Die SPÖ Nationalratsabgeordneten Christian Drobits und Josef Muchitsch haben eine Petition betreffend „Pflege und Betreuung ist Schwer(st)arbeit“ im Nationalrat eingebracht. Durch Studien sei vielfach belegt und nachgewiesen worden, dass es sich bei Pflegearbeit um eine körperlich und psychisch besonders schwere Arbeit handelt, heißt es darin. Wir haben Christian Dobrits zu einem Interview getroffen.


Konkret fordert die von der SPÖ eingebrachte Petition, die von vier Gewerkschaften, der Volkshilfe und dem Arbeiter-Samariterbund unterstützt wird:

Berufsbedingte Pflege und Betreuung ist Schwerarbeit – die Schwerarbeitsverordnung ist daher folgendermaßen zu ändern: § 1 Abs. 3 Schwerarbeitsverordnung soll lauten: „Als besonders belastende Berufstätigkeiten gelten jedenfalls Tätigkeiten der berufsbedingten Pflege und Betreuung von erkrankten, pflege- und betreuungsbedürftigen sowie behinderten Menschen.“

Von vielen unterstützt, aber ohne Mehrheit im Parlament

https://www.parlament.gv.at/PAKT/VHG/XXVII/PET/PET_00087/index.shtml#tab-Uebersicht

Stand November 2022 haben dieses Ansinnen im parlamentarischen Verfahren rund 16.000 Menschen unterstützt. Im Petitionsausschuss wurde das Einholen von Stellungnahmen beschlossen. Angesichts der momentanen parlamentarischen Mehrheiten im österreichischen Nationalrat kann bezweifelt werden, dass diese Forderungen bald umgesetzt werden.

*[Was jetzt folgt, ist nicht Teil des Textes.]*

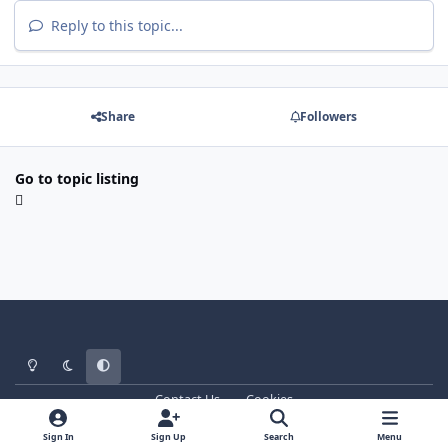
Reply to this topic...
Share
Followers
Go to topic listing
Light Mode
Dark Mode
System Preference
Contact Us
Cookies
WT - http://www.ebattle.net
Powered by
Invision Community
Sign In
Sign Up
Search
Menu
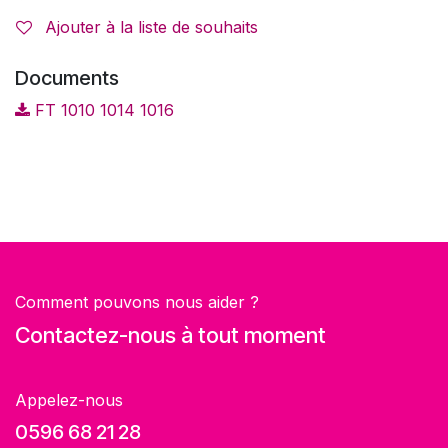
Ajouter à la liste de souhaits
Documents
FT 1010 1014 1016
Comment pouvons nous aider ?
Contactez-nous à tout moment
Appelez-nous
0596 68 21 28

Christian Drobits, was ist der Anlass für diese Initiative zur Schwerstarbeit in der Pflege?

In den Corona-Zeiten war klar, dass man die Menschen, die in der Corona-Krise beklatscht hat. Aber Klatschen ist zu wenig.Es gehört einfach diese Tätigkeit so wertgeschätzt, wie es richtig ist. Und da wir eine Schwerarbeit-Verordnung haben, wo man diese Tätigkeiten hereingeben kann, dann muss es auch so sein, dass die Pflege- und Betreuungsberufe auch als Schwerstarbeit qualifiziert werden.
Meine parlamentarische Initiative soll die Wertschätzung für diese Berufsgruppe ausdrücken.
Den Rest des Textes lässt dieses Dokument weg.